Shifts in the Scalp Microbiome
Healthy scalp skin hosts a balanced community of bacteria and fungi that help maintain the skin barrier. In people with alopecia areata, that balance shifts. Studies have found increased microbial diversity on affected scalp areas, which, counterintuitively, is not a good sign. A healthy scalp tends to have a stable, predictable community of microorganisms. Higher diversity can signal disruption.
Specific changes include altered ratios of common scalp bacteria. The proportion of certain Cutibacterium species relative to Staphylococcus species increases, and this shift becomes more pronounced with greater disease severity. In one analysis, the ratio of Cutibacterium to one Staphylococcus species jumped from about 1:1 in healthy controls to 16:1 in people with severe alopecia areata. Whether these microbial shifts are a cause or consequence of the disease is still being untangled, but they represent a measurable change to the skin’s living ecosystem.
Recovery and Regrowth Potential
Because non-scarring alopecia preserves follicle stem cells, the integumentary system retains the ability to recover. Modern treatments targeting the immune signaling pathways responsible for follicle attack have shown strong results. In one clinical study, 9 out of 12 patients with moderate-to-severe alopecia areata achieved an average of 92% hair regrowth within 3 to 6 months of treatment. Another study found that about 54% of patients reached at least 50% regrowth within three months on a different medication in the same drug class.

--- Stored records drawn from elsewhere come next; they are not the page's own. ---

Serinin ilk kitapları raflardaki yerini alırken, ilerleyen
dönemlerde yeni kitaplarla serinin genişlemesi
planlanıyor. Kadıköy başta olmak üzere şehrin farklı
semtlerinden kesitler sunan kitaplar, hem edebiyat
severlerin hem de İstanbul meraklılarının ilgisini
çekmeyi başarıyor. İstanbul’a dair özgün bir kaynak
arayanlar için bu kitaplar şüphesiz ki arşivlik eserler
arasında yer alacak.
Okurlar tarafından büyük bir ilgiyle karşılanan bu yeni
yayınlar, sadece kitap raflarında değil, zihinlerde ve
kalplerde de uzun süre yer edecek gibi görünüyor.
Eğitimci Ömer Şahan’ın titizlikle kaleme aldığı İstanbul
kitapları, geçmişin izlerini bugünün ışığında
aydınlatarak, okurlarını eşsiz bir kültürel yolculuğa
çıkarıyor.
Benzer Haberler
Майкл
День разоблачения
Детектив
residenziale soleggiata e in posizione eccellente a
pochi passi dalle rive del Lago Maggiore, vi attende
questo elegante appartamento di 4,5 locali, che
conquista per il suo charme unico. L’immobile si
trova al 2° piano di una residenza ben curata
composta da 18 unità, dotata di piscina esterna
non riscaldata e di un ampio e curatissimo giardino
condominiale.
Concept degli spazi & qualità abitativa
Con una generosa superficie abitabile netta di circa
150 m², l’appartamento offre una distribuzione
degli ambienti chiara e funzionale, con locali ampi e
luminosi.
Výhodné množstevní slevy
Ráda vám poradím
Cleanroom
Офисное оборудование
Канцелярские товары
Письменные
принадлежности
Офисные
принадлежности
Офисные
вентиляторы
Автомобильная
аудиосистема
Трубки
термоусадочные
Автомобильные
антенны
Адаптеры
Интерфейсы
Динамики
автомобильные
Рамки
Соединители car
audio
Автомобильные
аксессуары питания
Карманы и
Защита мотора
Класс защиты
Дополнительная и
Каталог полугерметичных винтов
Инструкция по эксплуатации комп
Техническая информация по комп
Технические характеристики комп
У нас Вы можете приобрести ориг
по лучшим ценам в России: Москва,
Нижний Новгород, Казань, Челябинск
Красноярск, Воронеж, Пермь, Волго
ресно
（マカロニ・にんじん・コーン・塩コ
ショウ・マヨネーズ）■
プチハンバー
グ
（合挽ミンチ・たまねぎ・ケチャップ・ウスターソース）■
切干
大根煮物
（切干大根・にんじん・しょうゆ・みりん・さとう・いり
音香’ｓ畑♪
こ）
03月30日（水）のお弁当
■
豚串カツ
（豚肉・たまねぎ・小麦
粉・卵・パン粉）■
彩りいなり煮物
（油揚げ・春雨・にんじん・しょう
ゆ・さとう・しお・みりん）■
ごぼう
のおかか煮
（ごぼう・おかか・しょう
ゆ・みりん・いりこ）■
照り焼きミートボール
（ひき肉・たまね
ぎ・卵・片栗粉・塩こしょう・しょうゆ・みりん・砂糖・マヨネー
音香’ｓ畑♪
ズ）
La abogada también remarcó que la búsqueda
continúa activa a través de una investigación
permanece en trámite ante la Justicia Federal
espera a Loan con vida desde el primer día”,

These treatments work by blocking the specific immune signals (through what’s called the JAK-STAT pathway) that drive the attack on follicles. When the inflammation stops, dormant follicles can re-enter their growth phase, and in many cases, hair, nail texture, and skin quality in affected areas gradually return to normal. For scarring alopecia, where the follicle and its glands have been replaced by scar tissue, the damage to the integumentary system is permanent and treatment focuses on stopping further progression rather than restoring what’s lost.